(Dataset entries)
******************************
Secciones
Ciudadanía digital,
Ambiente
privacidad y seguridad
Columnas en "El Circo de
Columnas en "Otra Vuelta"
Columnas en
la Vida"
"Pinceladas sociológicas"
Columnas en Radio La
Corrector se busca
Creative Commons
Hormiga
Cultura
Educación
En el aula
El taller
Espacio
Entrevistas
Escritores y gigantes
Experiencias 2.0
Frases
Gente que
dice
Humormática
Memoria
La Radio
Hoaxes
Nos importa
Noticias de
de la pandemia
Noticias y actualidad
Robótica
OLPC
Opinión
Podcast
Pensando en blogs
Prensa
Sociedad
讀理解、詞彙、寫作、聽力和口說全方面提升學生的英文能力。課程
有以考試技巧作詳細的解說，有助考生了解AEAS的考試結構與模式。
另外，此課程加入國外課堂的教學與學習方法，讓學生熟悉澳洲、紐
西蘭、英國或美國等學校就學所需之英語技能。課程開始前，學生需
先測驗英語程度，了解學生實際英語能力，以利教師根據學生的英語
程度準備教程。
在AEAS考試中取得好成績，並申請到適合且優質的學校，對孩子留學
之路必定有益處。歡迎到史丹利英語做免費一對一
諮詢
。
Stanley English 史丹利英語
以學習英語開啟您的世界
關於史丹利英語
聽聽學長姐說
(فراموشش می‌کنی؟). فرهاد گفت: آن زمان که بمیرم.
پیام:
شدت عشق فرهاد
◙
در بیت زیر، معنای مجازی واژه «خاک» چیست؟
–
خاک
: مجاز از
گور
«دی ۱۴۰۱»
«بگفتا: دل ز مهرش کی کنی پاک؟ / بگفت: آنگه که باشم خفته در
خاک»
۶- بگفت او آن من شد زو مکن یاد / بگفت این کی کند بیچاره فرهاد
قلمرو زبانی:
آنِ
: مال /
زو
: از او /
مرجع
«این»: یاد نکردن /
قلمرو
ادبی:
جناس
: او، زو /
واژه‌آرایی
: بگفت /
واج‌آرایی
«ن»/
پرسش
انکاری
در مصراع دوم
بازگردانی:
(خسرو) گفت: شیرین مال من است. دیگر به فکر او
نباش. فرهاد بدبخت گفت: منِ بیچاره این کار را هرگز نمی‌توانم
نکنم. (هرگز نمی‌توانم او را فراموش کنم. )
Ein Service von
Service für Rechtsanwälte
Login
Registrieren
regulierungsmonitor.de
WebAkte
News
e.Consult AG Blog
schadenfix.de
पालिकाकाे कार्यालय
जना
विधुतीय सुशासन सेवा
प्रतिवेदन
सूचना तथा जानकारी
******************************
- [Action item]:
Write down every record shown above precisely.

- [Written answer]:
Secciones
Ciudadanía digital,
Ambiente
privacidad y seguridad
Columnas en "El Circo de
Columnas en "Otra Vuelta"
Columnas en
la Vida"
"Pinceladas sociológicas"
Columnas en Radio La
Corrector se busca
Creative Commons
Hormiga
Cultura
Educación
En el aula
El taller
Espacio
Entrevistas
Escritores y gigantes
Experiencias 2.0
Frases
Gente que
dice
Humormática
Memoria
La Radio
Hoaxes
Nos importa
Noticias de
de la pandemia
Noticias y actualidad
Robótica
OLPC
Opinión
Podcast
Pensando en blogs
Prensa
Sociedad
讀理解、詞彙、寫作、聽力和口說全方面提升學生的英文能力。課程
有以考試技巧作詳細的解說，有助考生了解AEAS的考試結構與模式。
另外，此課程加入國外課堂的教學與學習方法，讓學生熟悉澳洲、紐
西蘭、英國或美國等學校就學所需之英語技能。課程開始前，學生需
先測驗英語程度，了解學生實際英語能力，以利教師根據學生的英語
程度準備教程。
在AEAS考試中取得好成績，並申請到適合且優質的學校，對孩子留學
之路必定有益處。歡迎到史丹利英語做免費一對一
諮詢
。
Stanley English 史丹利英語
以學習英語開啟您的世界
關於史丹利英語
聽聽學長姐說
(فراموشش می‌کنی؟). فرهاد گفت: آن زمان که بمیرم.
پیام:
شدت عشق فرهاد
◙
در بیت زیر، معنای مجازی واژه «خاک» چیست؟
–
خاک
: مجاز از
گور
«دی ۱۴۰۱»
«بگفتا: دل ز مهرش کی کنی پاک؟ / بگفت: آنگه که باشم خفته در
خاک»
۶- بگفت او آن من شد زو مکن یاد / بگفت این کی کند بیچاره فرهاد
قلمرو زبانی:
آنِ
: مال /
زو
: از او /
مرجع
«این»: یاد نکردن /
قلمرو
ادبی:
جناس
: او، زو /
واژه‌آرایی
: بگفت /
واج‌آرایی
«ن»/
پرسش
انکاری
در مصراع دوم
بازگردانی:
(خسرو) گفت: شیرین مال من است. دیگر به فکر او
نباش. فرهاد بدبخت گفت: منِ بیچاره این کار را هرگز نمی‌توانم
نکنم. (هرگز نمی‌توانم او را فراموش کنم. )
Ein Service von
Service für Rechtsanwälte
Login
Registrieren
regulierungsmonitor.de
WebAkte
News
e.Consult AG Blog
schadenfix.de
पालिकाकाे कार्यालय
जना
विधुतीय सुशासन सेवा
प्रतिवेदन
सूचना तथा जानकारी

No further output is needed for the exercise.